L’automobile, l’autobus, a un peu agité toutes ces ombres et sorti de leurs méditations toutes ces personnalités songeuses. Mais, il y a peu de mois encore, avec quelle admirable lenteur le contrôleur quittait son petit chalet tranquille pour arriver jusqu’à l’omnibus. Et tous les gens pressés qui se trouvaient dans le véhicule comprenaient tout à coup qu’ils avaient tort d’avoir tant de hâte: l’indolence du contrôleur leur donnait une leçon édifiante sur la vanité de leurs occupations.
Je n’ai vu des exemples d’un aussi beau nonchaloir que chez les conducteurs de ces voitures publiques que l’on appelle encore des diligences. Je prenais quelquefois la diligence sur une route de douze kilomètres qui séparait deux ports de mer de ma connaissance. Jamais je n’ai eu une aussi forte impression de l’esclavage, de l’esclavage éternel, sans nul espoir de rébellion. L’homme, coloré solidement et plein de moustache, qui conduisait la voiture, était l’autorité même. Denis de Syracuse, auprès de lui, eût paru un blond timide. La station qu’il faisait à mi-route devant une petite auberge se prolongeait ou s’abrégeait à son gré, durant que son chargement humain cuisait au soleil, aussi docile que des ballots de cotonnade. Qu’est devenu cet homme terrible, maintenant qu’un autobus a remplacé son asthmatique patache? Je ne puis croire qu’il se soit résigné à un autre métier, et comme les places de dictateurs et de tyrans sont rares, j’imagine qu’il a disparu brusquement des yeux du monde, englouti sans doute par la terre.
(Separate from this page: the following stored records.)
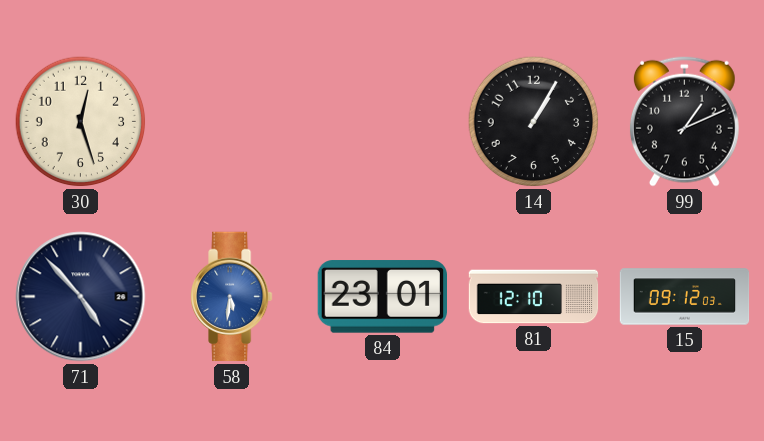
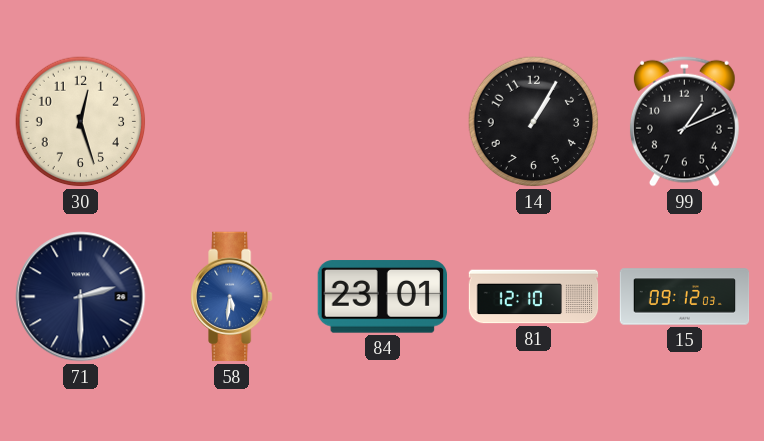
71: 4:53 -> 2:30
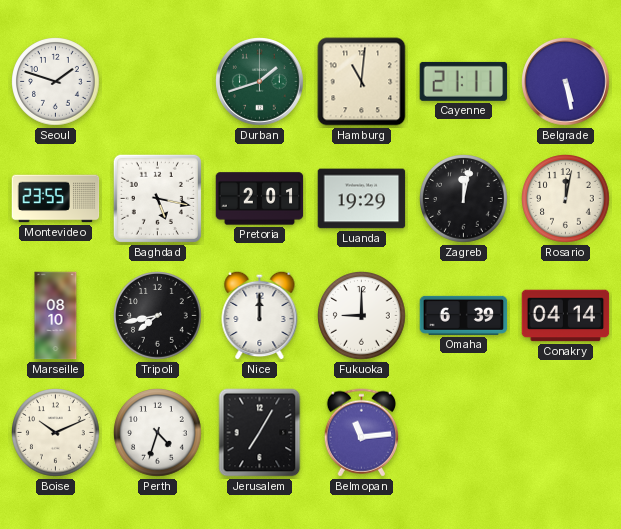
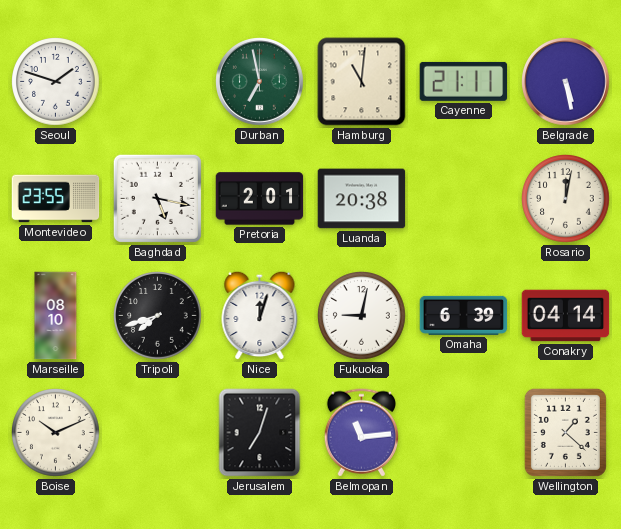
Durban: 1:42 -> 6:58
Luanda: 19:29 -> 20:38
Zagreb: 12:02 -> none
Tripoli: 7:43 -> 7:42
Nice: 12:00 -> 12:03
Fukuoka: 9:00 -> 9:02
Perth: 4:33 -> none
Jerusalem: 7:05 -> 7:03
Wellington: none -> 1:22
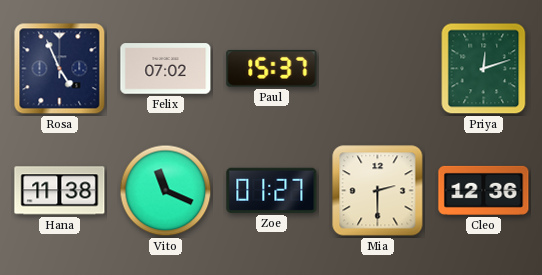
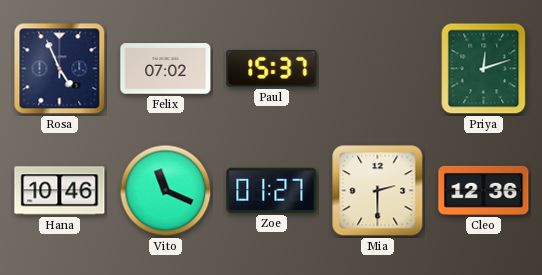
Hana: 11:38 -> 10:46
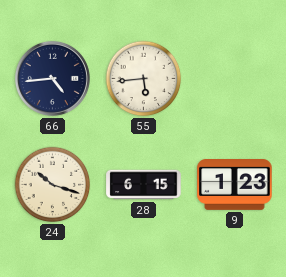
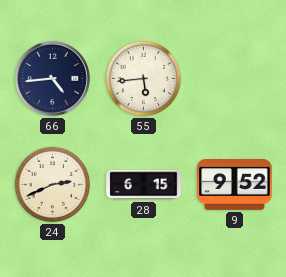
24: 10:18 -> 2:41
9: 1:23 -> 9:52
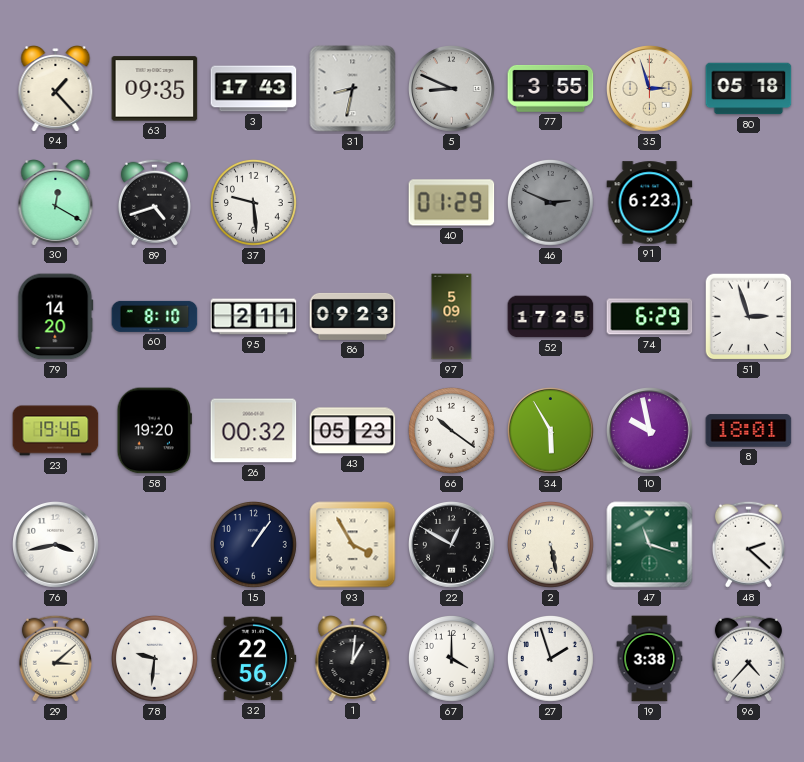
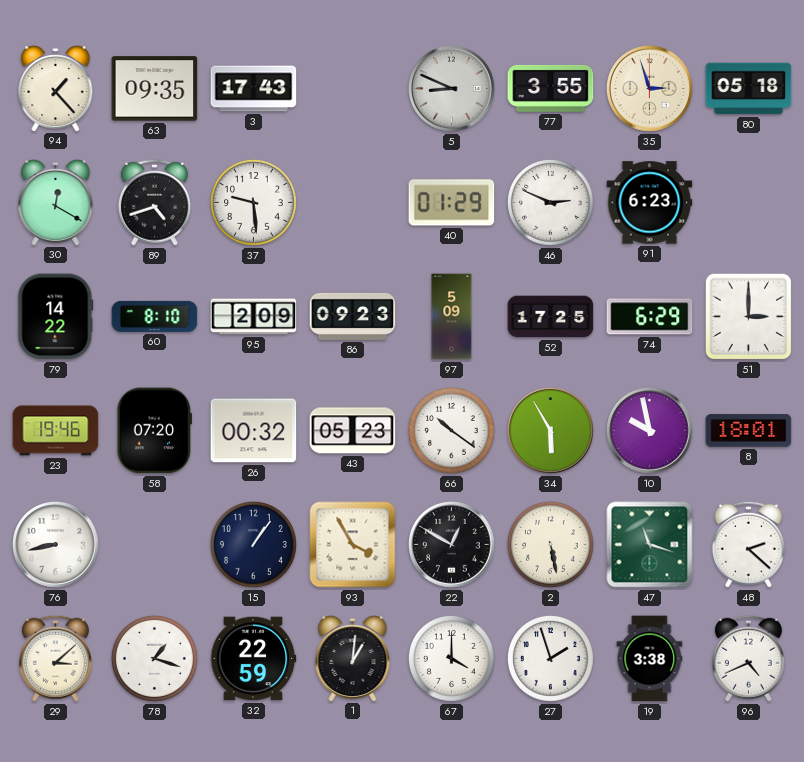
31: 8:32 -> none
46 dial: grey -> white
79: 14:20 -> 14:22
95: 2:11 -> 2:09
51: 2:57 -> 3:00
58: 19:20 -> 07:20
76: 3:43 -> 8:43
78: 9:31 -> 1:18
32: 22:56 -> 22:59
96: 4:37 -> 4:41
On a voulu opposer à ces champions de nonchalance, les contrôleurs d’omnibus et les conducteurs de diligences, certains employés des compagnies de chemins de fer, les préposés ou préposées aux billets dans les gares balnéaires. Et le fait est qu’il est très intéressant quand le train est en gare et va partir d’une seconde à l’autre, de voir le préposé aux billets indécis au milieu de ses petits casiers. J’en ai vu un qui préparait un petit carton manuscrit pour chaque voyageur. Je ne sais pas ce qu’il y notait, mais ça n’en finissait pas; on avait l’impression qu’il écrivait ses mémoires.
*
* *
Au fond, cette lenteur est bien une lenteur nationale. Elle est même internationale et universelle. Et le charretier rêveur que nous rencontrons sur les routes n’est qu’un échantillon pas plus spécial que les autres; seulement, les autres, nous ne les rencontrons pas.
Déjà l’automobile en a corrigé un certain nombre. Ceux-là, on les reconnaît de très loin, par la façon scrupuleuse et exagérée dont ils tiennent leur droite. Mais les autres, ceux qui n’y pensent pas, ceux qui ne se dérangent que lorsque l’auto a freiné, pourquoi errent-ils sur la gauche de la route au lieu de vaguer sur la droite?